Tumor burden analysis on computed tomography by automated liver and tumor segmentation.

机构信息

Sheikh Zayed Institute for Pediatric Surgical Innovation, Children's National Medical Center, Washington, DC 20010, USA.

出版信息

IEEE Trans Med Imaging. 2012 Oct;31(10):1965-76. doi: 10.1109/TMI.2012.2211887. Epub 2012 Aug 7.

Abstract

The paper presents the automated computation of hepatic tumor burden from abdominal computed tomography (CT) images of diseased populations with images with inconsistent enhancement. The automated segmentation of livers is addressed first. A novel 3-D affine invariant shape parameterization is employed to compare local shape across organs. By generating a regular sampling of the organ's surface, this parameterization can be effectively used to compare features of a set of closed 3-D surfaces point-to-point, while avoiding common problems with the parameterization of concave surfaces. From an initial segmentation of the livers, the areas of atypical local shape are determined using training sets. A geodesic active contour corrects locally the segmentations of the livers in abnormal images. Graph cuts segment the hepatic tumors using shape and enhancement constraints. Liver segmentation errors are reduced significantly and all tumors are detected. Finally, support vector machines and feature selection are employed to reduce the number of false tumor detections. The tumor detection true position fraction of 100% is achieved at 2.3 false positives/case and the tumor burden is estimated with 0.9% error.
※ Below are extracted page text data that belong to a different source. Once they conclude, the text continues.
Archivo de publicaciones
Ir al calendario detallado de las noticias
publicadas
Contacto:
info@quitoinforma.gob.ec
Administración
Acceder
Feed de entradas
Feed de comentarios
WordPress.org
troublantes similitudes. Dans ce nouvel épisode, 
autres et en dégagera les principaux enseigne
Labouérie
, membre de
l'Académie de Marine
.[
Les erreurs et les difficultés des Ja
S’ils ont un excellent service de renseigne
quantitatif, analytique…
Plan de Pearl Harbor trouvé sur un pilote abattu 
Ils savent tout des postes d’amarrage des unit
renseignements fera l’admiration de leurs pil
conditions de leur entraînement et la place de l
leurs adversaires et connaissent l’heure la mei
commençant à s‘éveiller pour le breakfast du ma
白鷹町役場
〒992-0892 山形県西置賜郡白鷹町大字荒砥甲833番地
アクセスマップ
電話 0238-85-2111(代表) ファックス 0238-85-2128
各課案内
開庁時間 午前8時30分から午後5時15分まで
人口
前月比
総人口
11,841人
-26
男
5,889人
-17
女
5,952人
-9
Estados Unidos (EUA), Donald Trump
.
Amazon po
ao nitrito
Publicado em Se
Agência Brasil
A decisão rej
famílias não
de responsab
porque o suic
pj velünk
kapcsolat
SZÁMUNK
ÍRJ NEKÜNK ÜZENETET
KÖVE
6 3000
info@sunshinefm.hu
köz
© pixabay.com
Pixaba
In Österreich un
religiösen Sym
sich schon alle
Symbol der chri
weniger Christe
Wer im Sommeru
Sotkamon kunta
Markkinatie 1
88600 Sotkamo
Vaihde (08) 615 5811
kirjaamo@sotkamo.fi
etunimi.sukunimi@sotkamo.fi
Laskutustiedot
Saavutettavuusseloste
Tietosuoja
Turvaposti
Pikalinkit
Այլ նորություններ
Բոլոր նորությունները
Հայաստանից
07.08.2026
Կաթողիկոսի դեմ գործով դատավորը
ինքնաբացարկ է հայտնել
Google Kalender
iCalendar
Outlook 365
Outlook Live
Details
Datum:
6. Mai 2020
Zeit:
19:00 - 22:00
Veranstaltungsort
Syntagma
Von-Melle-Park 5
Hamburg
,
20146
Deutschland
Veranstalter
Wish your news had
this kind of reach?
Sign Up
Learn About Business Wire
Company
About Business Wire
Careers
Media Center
Results from the test data demonstrate the method's robustness to analyze livers from difficult clinical cases to allow the temporal monitoring of patients with hepatic cancer.

摘要

本文提出了一种从患有疾病的人群的腹部计算机断层扫描(CT)图像中自动计算肝肿瘤负担的方法,这些图像的增强效果不一致。首先解决肝脏的自动分割问题。采用新颖的 3-D 仿射不变形状参数化方法来比较器官之间的局部形状。通过对器官表面进行规则采样,这种参数化方法可以有效地用于对点到点的一组闭合 3-D 曲面的特征进行比较,同时避免了参数化凹面的常见问题。从肝脏的初始分割开始,使用训练集确定异常图像中局部形状的不规则区域。测地线活动轮廓局部修正肝脏的分割。使用形状和增强约束进行图形切割以分割肝肿瘤。显著减少了肝脏分割错误,并检测到了所有肿瘤。最后,使用支持向量机和特征选择来减少假肿瘤检测的数量。在 2.3 个假阳性/例的情况下,实现了肿瘤检测真阳性率为 100%,肿瘤负担的估计误差为 0.9%。测试数据的结果表明,该方法具有从困难的临床病例中分析肝脏的鲁棒性,以允许对肝癌患者进行时间监测。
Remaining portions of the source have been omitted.